Tuesday, September 16, 2014

Size matters … when writing description

Source: Wikimedia Commons
 public domain photo
In my high school classroom, we’ve just finished reading the novella “Sandkings” by George R.R. Martin, a fantastic story I had mentioned in an earlier post. One superior characteristic of this story is Martin’s vivid use of description, and one aspect of his descriptions that struck me this year is his use of familiar comparisons to describe size. Yes, size matters.


Rather than describe the dimensions of an object (as in “four feet wide by two feet tall”), which might indeed be appropriate for a mechanical drawing or blueprint, Martin compares the size of unknown, imaginary things to recognizable objects.

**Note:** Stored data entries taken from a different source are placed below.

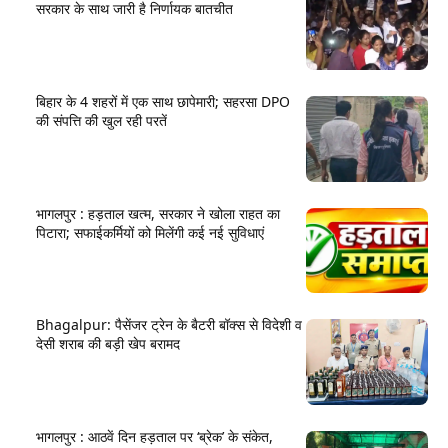
सरकार के साथ जारी है निर्णायक बातचीत
बिहार के 4 शहरों में एक साथ छापेमारी; सहरसा DPO
की संपत्ति की खुल रही परतें
भागलपुर : हड़ताल खत्म, सरकार ने खोला राहत का
पिटारा; सफाईकर्मियों को मिलेंगी कई नई सुविधाएं
Bhagalpur: पैसेंजर ट्रेन के बैटरी बॉक्स से विदेशी व
देसी शराब की बड़ी खेप बरामद
भागलपुर : आठवें दिन हड़ताल पर ‘ब्रेक’ के संकेत,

“Sandkings” is a science fiction/horror story full of imaginary creatures that grow in size as the story progresses. The “maws” are queen bee-like creatures that control ant-like “mobiles” called sandkings. Both of these fictional creatures grow to match the size of their surrounding environment. Here are some of the descriptions that Martin employs.


Early on, as a salesperson in a “pet” store describes the maw:


“The maw lives in the castle. Maw is my name for her. A pun, if you will; the thing is mother and stomach both. Female, large as your fist, immobile.”


Then, later, when sandkings bearing their maw escape from a larger tank:


“He watched as a column took shape, a living, writhing square of sandkings, bearing something, something slimy and featureless, a piece of raw meat big as a man's head. They began to carry it away from the tank. It pulsed.”


At the beginning of the story, the ant-like sandking mobiles live in a small tank at the “pet” store:


“It still looked like an insect to his eyes. Barely as long as his fingernail, six-limbed, with six tiny eyes set all around its body.”


Later, the sandkings escape from a larger tank in the main character’s house:


“They were larger than he remembered. Some were almost as big as his thumb.”


Later still, an escaped sandking attacks one of the other characters in the story:


“A great white sandking had clamped itself around her wrist. Blood welled through her skinthins where its mandibles had sunk in. It was fully as large as her hand.”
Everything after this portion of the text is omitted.